This is a question both about using the boot() function with grouped variables, but also about passing multiple columns of data into boot. Almost all examples of the boot() function seem to pass a single column of data to calculate a simple bootstrap of the mean.
My specific analysis is trying to use the stats::weighted.mean(x,w) function which takes a vector 'x' of values to calculate the mean and a second vector 'w' for weights. The main point is that I need two inputs into this function - and I'm hoping the solution will generalize to any function that takes multiple arguments.
I'm also looking for a solution to use this weighted.means function in a dplyr style workflow with group_by() variables. If the answer is that "it can't be done with dplyr", that's fine, I'm just trying to figure it out.
Below I simulate a dataset with three groups (A,B,C) that each have different ranges of counts. I also attempt to come up with a function "my.function" that will be used to bootstrap the weighted average. Here might be my first mistake: is this how I would set up a function to pass in the 'count' and 'weight' columns of data into each bootstrapped sample? Is there some other way to index the data?
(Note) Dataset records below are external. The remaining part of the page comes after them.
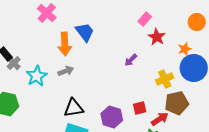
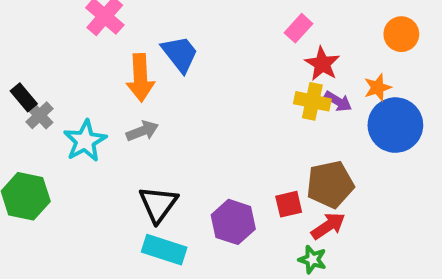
purple arrow: (131, 60) -> (338, 101), moved, turned -104
yellow cross: (165, 79) -> (312, 101), moved, turned 36
brown pentagon: (177, 103) -> (330, 184), moved
black triangle: (74, 108) -> (158, 204), turned -45

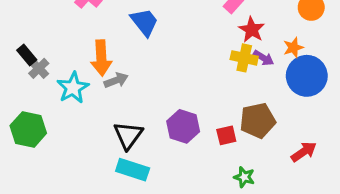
orange arrow: (140, 78) -> (101, 58), moved
purple hexagon: (233, 222) -> (183, 126), moved
red arrow: (328, 226) -> (304, 152), moved

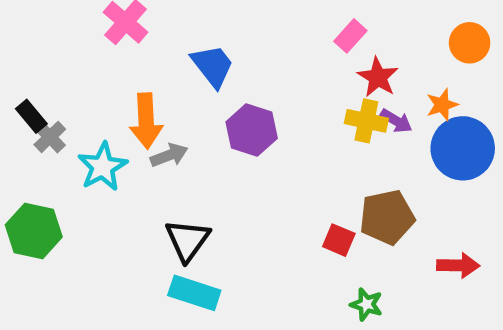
purple hexagon: (183, 126) -> (252, 130), moved
red square: (226, 135) -> (339, 240), turned 36
red arrow: (304, 152) -> (458, 265), turned 35

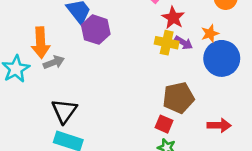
purple hexagon: (252, 130) -> (96, 30), moved
red square: (339, 240) -> (164, 124), moved

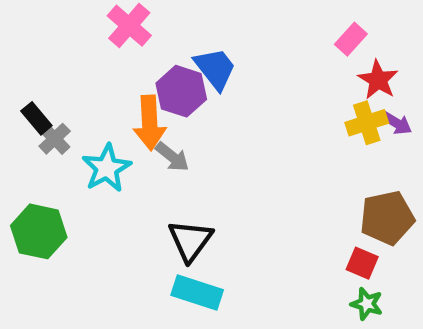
purple hexagon: (96, 30) -> (181, 91), moved
yellow cross: (167, 43) -> (367, 123), turned -30
gray arrow: (54, 62) -> (172, 157), turned 60

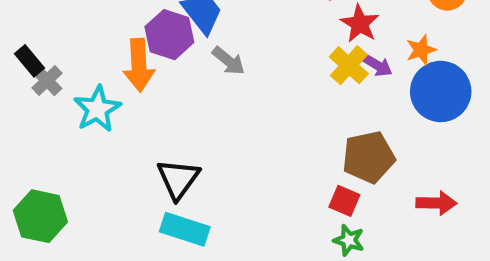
yellow cross: (367, 123) -> (349, 65), turned -30
gray arrow: (172, 157) -> (229, 61), moved
green hexagon: (39, 231) -> (40, 216), moved

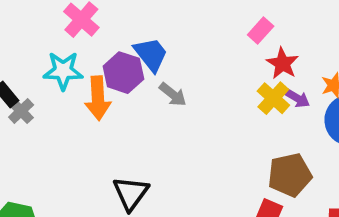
cyan star: (97, 109) -> (63, 71), moved, turned 30

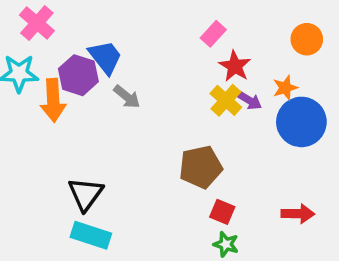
brown pentagon: (290, 175) -> (201, 167), moved

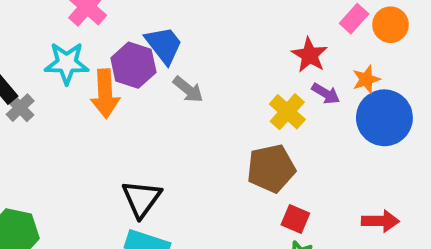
pink rectangle: (213, 34) -> (354, 19), moved
yellow cross: (226, 100) -> (287, 112), moved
Inside the summarise() call, I reference the original data with "." - Possibly another mistake?
The end result shows that I was able to achieve appropriately grouped calculations using mean() and weighted.mean(), but the calls for confidence intervals using boot() have instead calculated the 95% confidence interval around the global mean of the dataset.
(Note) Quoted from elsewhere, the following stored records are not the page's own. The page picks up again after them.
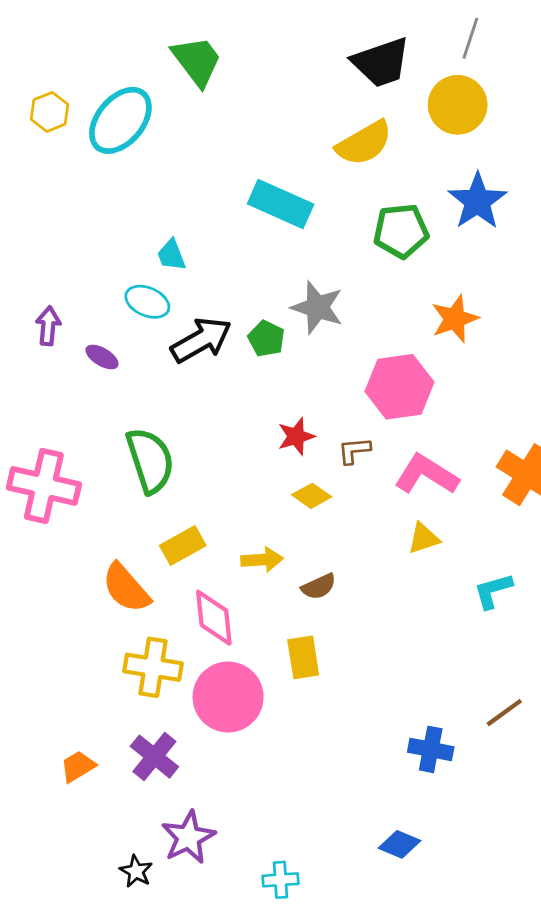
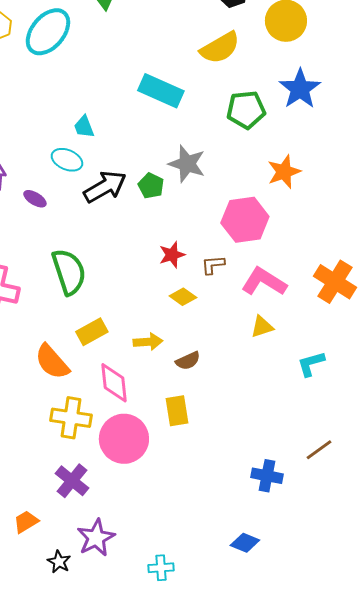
orange trapezoid: (78, 766) -> (26, 522), moved

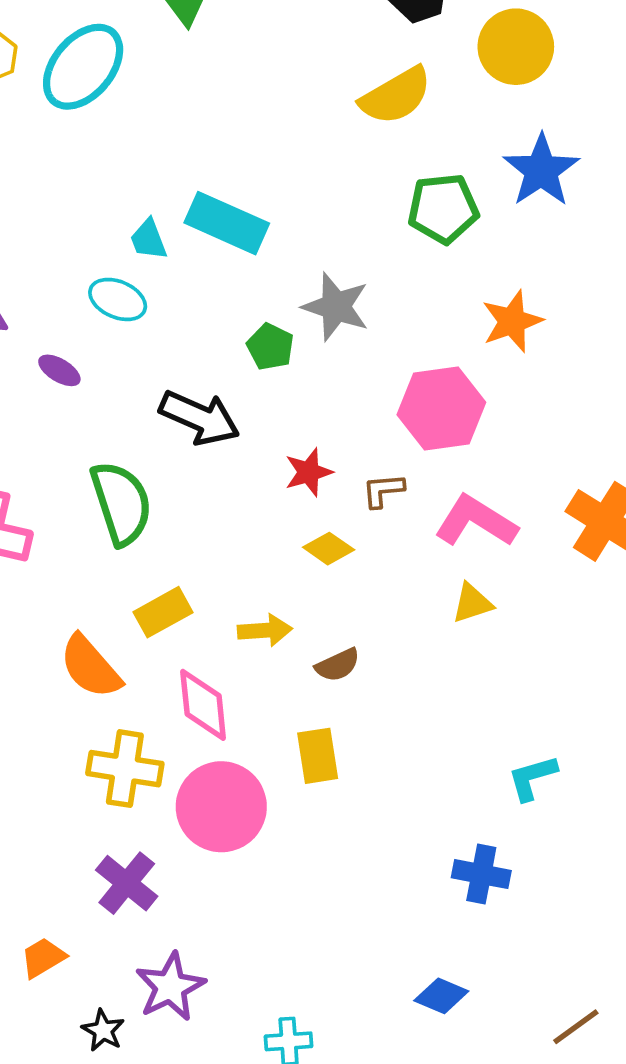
cyan rectangle: (161, 91) -> (227, 223), moved
black arrow: (105, 187) -> (199, 418), moved, turned 54
cyan L-shape: (311, 364) -> (532, 778), moved
brown line: (319, 450) -> (576, 1027), moved

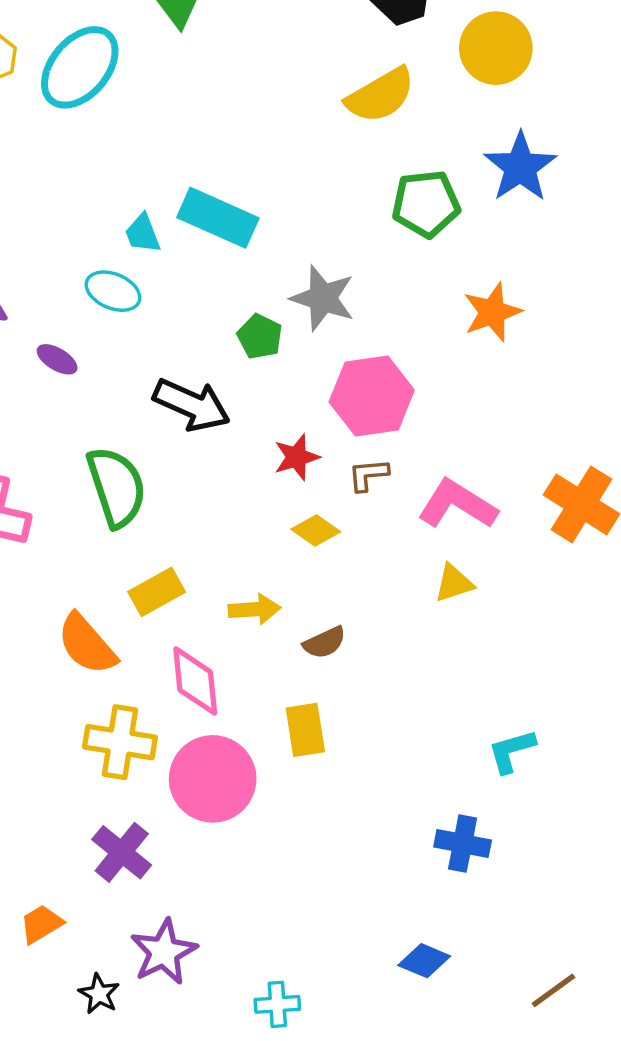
pink hexagon: (441, 409) -> (372, 396), moved

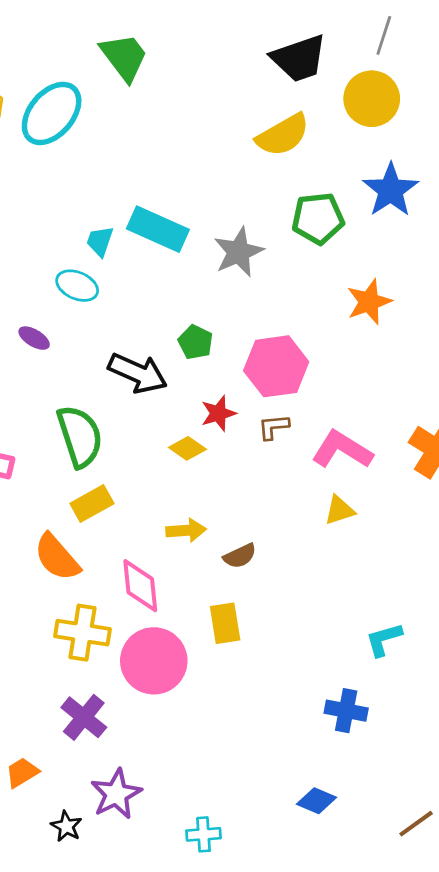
cyan trapezoid: (143, 233) -> (100, 241), turned 40
gray star: (323, 298) -> (239, 252), moved, turned 30
green pentagon: (260, 337) -> (195, 342), moved
yellow diamond: (316, 531) -> (187, 448), moved
yellow rectangle: (157, 592) -> (92, 504), moved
Suggestions on what I'm doing wrong? Why is the boot() function referencing the entire dataset and not the grouped subsets?
library(tidyverse)
library(boot)
set.seed(20)
sample.data = data.frame(letter = rep(c('A','B','C'),each = 50) %>% as.factor(),
counts = c(runif(50,10,30), runif(50,40,60), runif(50,60,100)),
weights = sample(10,150, replace = TRUE))
##Define function to bootstrap
##I'm using stats::weighted.mean() which needs to take in two arguments
##############
my.function = function(data,index){
d = data[index,] #create bootstrap sample of all columns of original data?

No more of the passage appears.